TASK ITEM: Nothing is to be left out: repeat every entry exactly as given.

RECORDED INFORMATION:
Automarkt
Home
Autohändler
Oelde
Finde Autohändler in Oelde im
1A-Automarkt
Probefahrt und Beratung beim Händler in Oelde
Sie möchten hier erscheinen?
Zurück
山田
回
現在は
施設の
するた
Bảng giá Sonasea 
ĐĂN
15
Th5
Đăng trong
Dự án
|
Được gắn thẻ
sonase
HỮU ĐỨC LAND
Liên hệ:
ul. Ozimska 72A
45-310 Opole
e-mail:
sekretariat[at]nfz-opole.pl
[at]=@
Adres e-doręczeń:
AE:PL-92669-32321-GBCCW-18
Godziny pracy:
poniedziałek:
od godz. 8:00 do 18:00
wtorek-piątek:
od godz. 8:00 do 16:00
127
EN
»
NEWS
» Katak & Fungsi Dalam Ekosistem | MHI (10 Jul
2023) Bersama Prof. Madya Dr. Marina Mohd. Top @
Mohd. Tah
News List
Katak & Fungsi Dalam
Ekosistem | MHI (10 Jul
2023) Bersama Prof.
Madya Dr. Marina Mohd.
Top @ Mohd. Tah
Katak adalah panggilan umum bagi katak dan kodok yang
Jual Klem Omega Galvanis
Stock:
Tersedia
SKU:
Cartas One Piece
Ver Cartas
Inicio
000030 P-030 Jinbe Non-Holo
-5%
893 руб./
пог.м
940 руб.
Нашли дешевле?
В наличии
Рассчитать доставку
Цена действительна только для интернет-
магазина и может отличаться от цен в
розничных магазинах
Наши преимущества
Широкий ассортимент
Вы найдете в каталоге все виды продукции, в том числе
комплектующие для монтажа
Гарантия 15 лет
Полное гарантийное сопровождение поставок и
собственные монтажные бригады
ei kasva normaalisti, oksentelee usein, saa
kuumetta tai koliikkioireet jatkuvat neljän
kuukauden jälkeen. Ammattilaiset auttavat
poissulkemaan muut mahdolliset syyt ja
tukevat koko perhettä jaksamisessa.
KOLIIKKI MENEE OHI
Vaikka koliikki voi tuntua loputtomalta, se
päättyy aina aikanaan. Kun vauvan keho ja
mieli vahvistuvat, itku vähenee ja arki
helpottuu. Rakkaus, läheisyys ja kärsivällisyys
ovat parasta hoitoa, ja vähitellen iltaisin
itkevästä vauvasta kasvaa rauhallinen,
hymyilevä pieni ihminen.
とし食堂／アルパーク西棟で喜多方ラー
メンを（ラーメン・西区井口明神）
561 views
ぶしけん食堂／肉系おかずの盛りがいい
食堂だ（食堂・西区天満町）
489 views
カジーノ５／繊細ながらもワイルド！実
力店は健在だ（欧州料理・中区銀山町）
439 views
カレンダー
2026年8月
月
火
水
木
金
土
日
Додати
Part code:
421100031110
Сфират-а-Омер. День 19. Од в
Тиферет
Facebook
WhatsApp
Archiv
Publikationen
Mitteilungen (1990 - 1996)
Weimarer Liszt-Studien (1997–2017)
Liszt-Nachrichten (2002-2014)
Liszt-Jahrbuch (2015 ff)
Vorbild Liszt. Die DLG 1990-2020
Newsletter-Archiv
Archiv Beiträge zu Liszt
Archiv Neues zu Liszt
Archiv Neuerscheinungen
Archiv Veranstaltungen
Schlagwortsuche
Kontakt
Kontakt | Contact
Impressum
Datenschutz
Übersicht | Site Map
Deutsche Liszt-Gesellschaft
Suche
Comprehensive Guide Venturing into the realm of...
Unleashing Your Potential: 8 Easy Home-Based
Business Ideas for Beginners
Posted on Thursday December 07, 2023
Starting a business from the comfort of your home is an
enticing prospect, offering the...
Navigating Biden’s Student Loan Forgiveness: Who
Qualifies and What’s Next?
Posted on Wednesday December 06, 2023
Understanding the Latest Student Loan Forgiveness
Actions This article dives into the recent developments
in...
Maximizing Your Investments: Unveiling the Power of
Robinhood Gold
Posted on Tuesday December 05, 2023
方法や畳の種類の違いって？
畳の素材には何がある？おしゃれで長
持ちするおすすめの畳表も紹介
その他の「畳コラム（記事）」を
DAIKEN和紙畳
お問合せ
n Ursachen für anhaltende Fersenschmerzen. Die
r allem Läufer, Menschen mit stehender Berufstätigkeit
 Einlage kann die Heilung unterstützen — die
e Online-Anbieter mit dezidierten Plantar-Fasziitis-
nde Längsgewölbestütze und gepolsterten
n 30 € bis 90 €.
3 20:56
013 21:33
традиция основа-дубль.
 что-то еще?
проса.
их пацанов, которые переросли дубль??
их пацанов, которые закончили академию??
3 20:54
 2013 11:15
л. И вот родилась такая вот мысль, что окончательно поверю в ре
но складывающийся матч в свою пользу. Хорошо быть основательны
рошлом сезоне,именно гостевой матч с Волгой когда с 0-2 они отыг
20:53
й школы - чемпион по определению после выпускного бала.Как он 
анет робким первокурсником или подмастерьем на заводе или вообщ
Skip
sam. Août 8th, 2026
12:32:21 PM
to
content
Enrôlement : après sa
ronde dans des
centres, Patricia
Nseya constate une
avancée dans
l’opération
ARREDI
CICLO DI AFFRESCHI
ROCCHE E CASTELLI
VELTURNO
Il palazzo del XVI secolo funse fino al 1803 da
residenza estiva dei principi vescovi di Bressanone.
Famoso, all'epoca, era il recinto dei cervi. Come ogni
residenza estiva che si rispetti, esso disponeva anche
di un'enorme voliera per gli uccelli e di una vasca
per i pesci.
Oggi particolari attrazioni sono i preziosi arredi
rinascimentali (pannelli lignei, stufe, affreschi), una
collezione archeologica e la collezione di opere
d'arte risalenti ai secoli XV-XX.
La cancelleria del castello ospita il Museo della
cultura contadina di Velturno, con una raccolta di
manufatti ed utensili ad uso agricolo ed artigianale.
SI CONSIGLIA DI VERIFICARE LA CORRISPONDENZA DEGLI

EXERCISE OUTPUT:
Automarkt
Home
Autohändler
Oelde
Finde Autohändler in Oelde im
1A-Automarkt
Probefahrt und Beratung beim Händler in Oelde
Sie möchten hier erscheinen?
Zurück
山田
回
現在は
施設の
するた
Bảng giá Sonasea 
ĐĂN
15
Th5
Đăng trong
Dự án
|
Được gắn thẻ
sonase
HỮU ĐỨC LAND
Liên hệ:
ul. Ozimska 72A
45-310 Opole
e-mail:
sekretariat[at]nfz-opole.pl
[at]=@
Adres e-doręczeń:
AE:PL-92669-32321-GBCCW-18
Godziny pracy:
poniedziałek:
od godz. 8:00 do 18:00
wtorek-piątek:
od godz. 8:00 do 16:00
127
EN
»
NEWS
» Katak & Fungsi Dalam Ekosistem | MHI (10 Jul
2023) Bersama Prof. Madya Dr. Marina Mohd. Top @
Mohd. Tah
News List
Katak & Fungsi Dalam
Ekosistem | MHI (10 Jul
2023) Bersama Prof.
Madya Dr. Marina Mohd.
Top @ Mohd. Tah
Katak adalah panggilan umum bagi katak dan kodok yang
Jual Klem Omega Galvanis
Stock:
Tersedia
SKU:
Cartas One Piece
Ver Cartas
Inicio
000030 P-030 Jinbe Non-Holo
-5%
893 руб./
пог.м
940 руб.
Нашли дешевле?
В наличии
Рассчитать доставку
Цена действительна только для интернет-
магазина и может отличаться от цен в
розничных магазинах
Наши преимущества
Широкий ассортимент
Вы найдете в каталоге все виды продукции, в том числе
комплектующие для монтажа
Гарантия 15 лет
Полное гарантийное сопровождение поставок и
собственные монтажные бригады
ei kasva normaalisti, oksentelee usein, saa
kuumetta tai koliikkioireet jatkuvat neljän
kuukauden jälkeen. Ammattilaiset auttavat
poissulkemaan muut mahdolliset syyt ja
tukevat koko perhettä jaksamisessa.
KOLIIKKI MENEE OHI
Vaikka koliikki voi tuntua loputtomalta, se
päättyy aina aikanaan. Kun vauvan keho ja
mieli vahvistuvat, itku vähenee ja arki
helpottuu. Rakkaus, läheisyys ja kärsivällisyys
ovat parasta hoitoa, ja vähitellen iltaisin
itkevästä vauvasta kasvaa rauhallinen,
hymyilevä pieni ihminen.
とし食堂／アルパーク西棟で喜多方ラー
メンを（ラーメン・西区井口明神）
561 views
ぶしけん食堂／肉系おかずの盛りがいい
食堂だ（食堂・西区天満町）
489 views
カジーノ５／繊細ながらもワイルド！実
力店は健在だ（欧州料理・中区銀山町）
439 views
カレンダー
2026年8月
月
火
水
木
金
土
日
Додати
Part code:
421100031110
Сфират-а-Омер. День 19. Од в
Тиферет
Facebook
WhatsApp
Archiv
Publikationen
Mitteilungen (1990 - 1996)
Weimarer Liszt-Studien (1997–2017)
Liszt-Nachrichten (2002-2014)
Liszt-Jahrbuch (2015 ff)
Vorbild Liszt. Die DLG 1990-2020
Newsletter-Archiv
Archiv Beiträge zu Liszt
Archiv Neues zu Liszt
Archiv Neuerscheinungen
Archiv Veranstaltungen
Schlagwortsuche
Kontakt
Kontakt | Contact
Impressum
Datenschutz
Übersicht | Site Map
Deutsche Liszt-Gesellschaft
Suche
Comprehensive Guide Venturing into the realm of...
Unleashing Your Potential: 8 Easy Home-Based
Business Ideas for Beginners
Posted on Thursday December 07, 2023
Starting a business from the comfort of your home is an
enticing prospect, offering the...
Navigating Biden’s Student Loan Forgiveness: Who
Qualifies and What’s Next?
Posted on Wednesday December 06, 2023
Understanding the Latest Student Loan Forgiveness
Actions This article dives into the recent developments
in...
Maximizing Your Investments: Unveiling the Power of
Robinhood Gold
Posted on Tuesday December 05, 2023
方法や畳の種類の違いって？
畳の素材には何がある？おしゃれで長
持ちするおすすめの畳表も紹介
その他の「畳コラム（記事）」を
DAIKEN和紙畳
お問合せ
n Ursachen für anhaltende Fersenschmerzen. Die
r allem Läufer, Menschen mit stehender Berufstätigkeit
 Einlage kann die Heilung unterstützen — die
e Online-Anbieter mit dezidierten Plantar-Fasziitis-
nde Längsgewölbestütze und gepolsterten
n 30 € bis 90 €.
3 20:56
013 21:33
традиция основа-дубль.
 что-то еще?
проса.
их пацанов, которые переросли дубль??
их пацанов, которые закончили академию??
3 20:54
 2013 11:15
л. И вот родилась такая вот мысль, что окончательно поверю в ре
но складывающийся матч в свою пользу. Хорошо быть основательны
рошлом сезоне,именно гостевой матч с Волгой когда с 0-2 они отыг
20:53
й школы - чемпион по определению после выпускного бала.Как он 
анет робким первокурсником или подмастерьем на заводе или вообщ
Skip
sam. Août 8th, 2026
12:32:21 PM
to
content
Enrôlement : après sa
ronde dans des
centres, Patricia
Nseya constate une
avancée dans
l’opération
ARREDI
CICLO DI AFFRESCHI
ROCCHE E CASTELLI
VELTURNO
Il palazzo del XVI secolo funse fino al 1803 da
residenza estiva dei principi vescovi di Bressanone.
Famoso, all'epoca, era il recinto dei cervi. Come ogni
residenza estiva che si rispetti, esso disponeva anche
di un'enorme voliera per gli uccelli e di una vasca
per i pesci.
Oggi particolari attrazioni sono i preziosi arredi
rinascimentali (pannelli lignei, stufe, affreschi), una
collezione archeologica e la collezione di opere
d'arte risalenti ai secoli XV-XX.
La cancelleria del castello ospita il Museo della
cultura contadina di Velturno, con una raccolta di
manufatti ed utensili ad uso agricolo ed artigianale.
SI CONSIGLIA DI VERIFICARE LA CORRISPONDENZA DEGLI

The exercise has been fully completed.